According to the Houston Chronicle, police officers were well aware of the illegal activity taking place at the La Costeñita location:

So notorious is the bar that undercover Texas alcohol investigators long ago documented its seedy intricacies: an escape hatch, a hidden passageway leading to decrepit and gated houses of prostitution described as “horse stalls.” Federal, state and local agents learned by name and face many key characters who operated La Costenita and made repeated — but only partially successful efforts — to stop them. 

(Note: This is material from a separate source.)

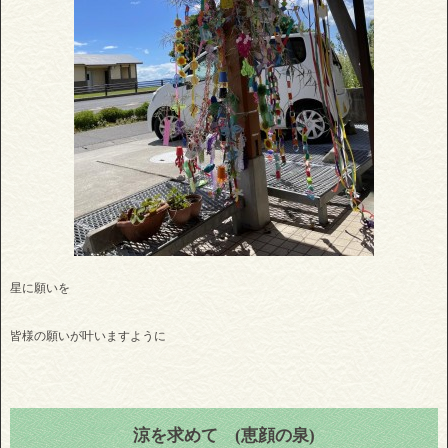
星に願いを
皆様の願いが叶いますように
涼を求めて (恵顔の泉)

Despite the repeated visits to these establishments, Maria and Jose Luis Rojas continued to operate their sex trafficking operation unfettered for approximately a decade. A simple check with ICE about Ms. Rojas, any of the arrestees or the young girls forced into prostitution, would have indicated their illegal status, and might have led to the earlier termination of the sex slave trafficking ring.However, Houston is a de facto sanctuary city because of Houston PD General Order 500-5. The order, signed by former chief Sam Nuchia in January 1990, states in part that “officers shall not make inquiries as to the citizenship status of any person, nor will officers detain or arrest persons solely on the belief that they are in this country illegally. Officers will contact the Immigration and Naturalization Service (INS) regarding a person only if that person is arrested on a separate criminal charge (other than a class C misdemeanor) and the officer knows the prisoner is an illegal alien.”“Sanctuary policies in Houston allowed young women to be victimized by illegal alien sex traffickers. Houston and other sanctuary cities undermine the rule of law and thwart control of our borders. And they lead to the brutal crimes associated with human trafficking. So while the Obama administration goes after Arizona for furthering our nation’s immigration laws, it ignores cities like Houston that think they don’t have to obey laws concerning illegal immigration,” said Judicial Watch President Tom Fitton.